━━━━━ DATA RECORDS ━━━━━

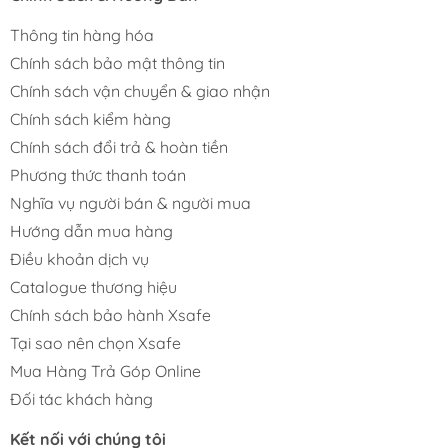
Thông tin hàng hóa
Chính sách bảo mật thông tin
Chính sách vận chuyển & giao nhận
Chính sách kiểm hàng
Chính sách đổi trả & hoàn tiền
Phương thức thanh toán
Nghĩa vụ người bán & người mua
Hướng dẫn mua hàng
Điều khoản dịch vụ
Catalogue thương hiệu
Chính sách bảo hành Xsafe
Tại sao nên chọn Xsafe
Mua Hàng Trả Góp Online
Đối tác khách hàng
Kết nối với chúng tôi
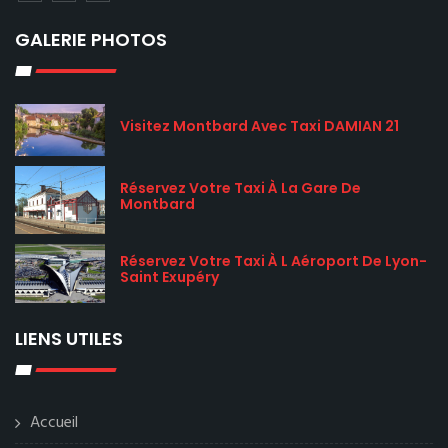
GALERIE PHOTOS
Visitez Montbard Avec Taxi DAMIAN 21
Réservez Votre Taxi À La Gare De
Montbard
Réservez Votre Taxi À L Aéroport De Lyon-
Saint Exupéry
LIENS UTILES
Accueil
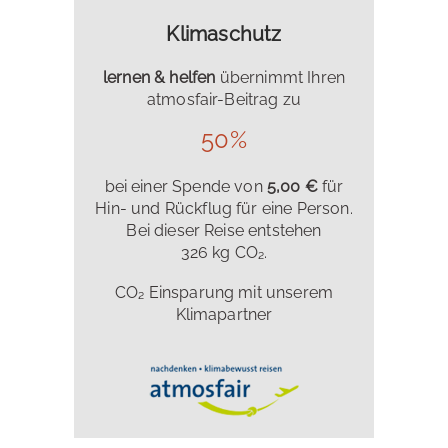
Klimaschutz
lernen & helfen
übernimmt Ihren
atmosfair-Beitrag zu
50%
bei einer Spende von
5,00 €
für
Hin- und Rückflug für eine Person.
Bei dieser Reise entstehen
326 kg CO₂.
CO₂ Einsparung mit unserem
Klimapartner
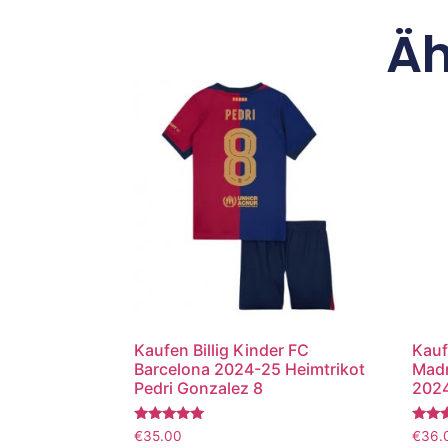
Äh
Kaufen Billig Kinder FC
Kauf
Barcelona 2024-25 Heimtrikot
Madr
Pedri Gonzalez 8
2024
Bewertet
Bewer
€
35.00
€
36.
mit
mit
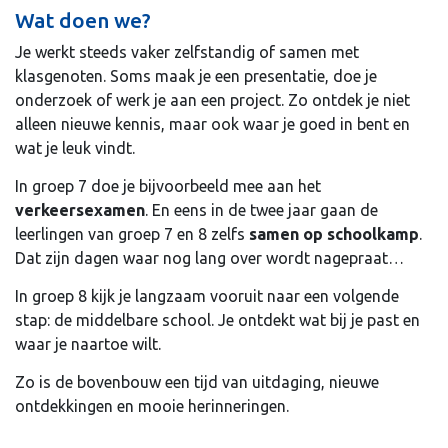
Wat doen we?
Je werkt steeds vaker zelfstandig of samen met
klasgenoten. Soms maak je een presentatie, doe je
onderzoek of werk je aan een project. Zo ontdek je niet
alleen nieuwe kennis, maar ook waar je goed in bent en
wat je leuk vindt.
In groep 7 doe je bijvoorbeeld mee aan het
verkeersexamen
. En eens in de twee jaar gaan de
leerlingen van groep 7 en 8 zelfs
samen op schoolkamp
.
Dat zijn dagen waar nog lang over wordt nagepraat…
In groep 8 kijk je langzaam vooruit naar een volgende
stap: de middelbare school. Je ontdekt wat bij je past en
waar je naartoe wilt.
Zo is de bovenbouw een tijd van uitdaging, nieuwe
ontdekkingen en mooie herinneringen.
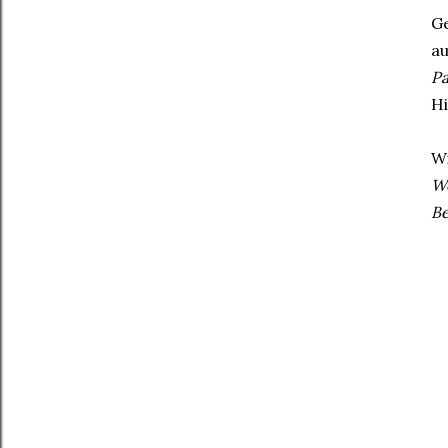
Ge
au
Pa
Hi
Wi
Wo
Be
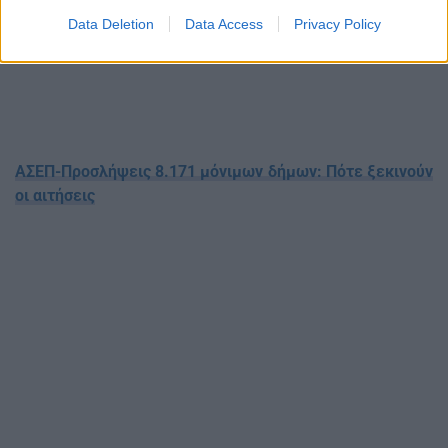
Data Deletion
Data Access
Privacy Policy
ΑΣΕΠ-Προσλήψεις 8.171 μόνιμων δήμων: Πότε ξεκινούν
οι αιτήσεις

━━━━━

◆ TASK INSTRUCTIONS ◆
Please transcribe, word for word, every line from the first line of the records above through the line containing "Privacy Policy", and leave out any pictures.

◆ EXERCISE RESPONSE ◆
Thông tin hàng hóa
Chính sách bảo mật thông tin
Chính sách vận chuyển & giao nhận
Chính sách kiểm hàng
Chính sách đổi trả & hoàn tiền
Phương thức thanh toán
Nghĩa vụ người bán & người mua
Hướng dẫn mua hàng
Điều khoản dịch vụ
Catalogue thương hiệu
Chính sách bảo hành Xsafe
Tại sao nên chọn Xsafe
Mua Hàng Trả Góp Online
Đối tác khách hàng
Kết nối với chúng tôi
GALERIE PHOTOS
Visitez Montbard Avec Taxi DAMIAN 21
Réservez Votre Taxi À La Gare De
Montbard
Réservez Votre Taxi À L Aéroport De Lyon-
Saint Exupéry
LIENS UTILES
Accueil
Klimaschutz
lernen & helfen
übernimmt Ihren
atmosfair-Beitrag zu
50%
bei einer Spende von
5,00 €
für
Hin- und Rückflug für eine Person.
Bei dieser Reise entstehen
326 kg CO₂.
CO₂ Einsparung mit unserem
Klimapartner
Äh
Kaufen Billig Kinder FC
Kauf
Barcelona 2024-25 Heimtrikot
Madr
Pedri Gonzalez 8
2024
Bewertet
Bewer
€
35.00
€
36.
mit
mit
Wat doen we?
Je werkt steeds vaker zelfstandig of samen met
klasgenoten. Soms maak je een presentatie, doe je
onderzoek of werk je aan een project. Zo ontdek je niet
alleen nieuwe kennis, maar ook waar je goed in bent en
wat je leuk vindt.
In groep 7 doe je bijvoorbeeld mee aan het
verkeersexamen
. En eens in de twee jaar gaan de
leerlingen van groep 7 en 8 zelfs
samen op schoolkamp
.
Dat zijn dagen waar nog lang over wordt nagepraat…
In groep 8 kijk je langzaam vooruit naar een volgende
stap: de middelbare school. Je ontdekt wat bij je past en
waar je naartoe wilt.
Zo is de bovenbouw een tijd van uitdaging, nieuwe
ontdekkingen en mooie herinneringen.
Ge
au
Pa
Hi
Wi
Wo
Be
Data Deletion
Data Access
Privacy Policy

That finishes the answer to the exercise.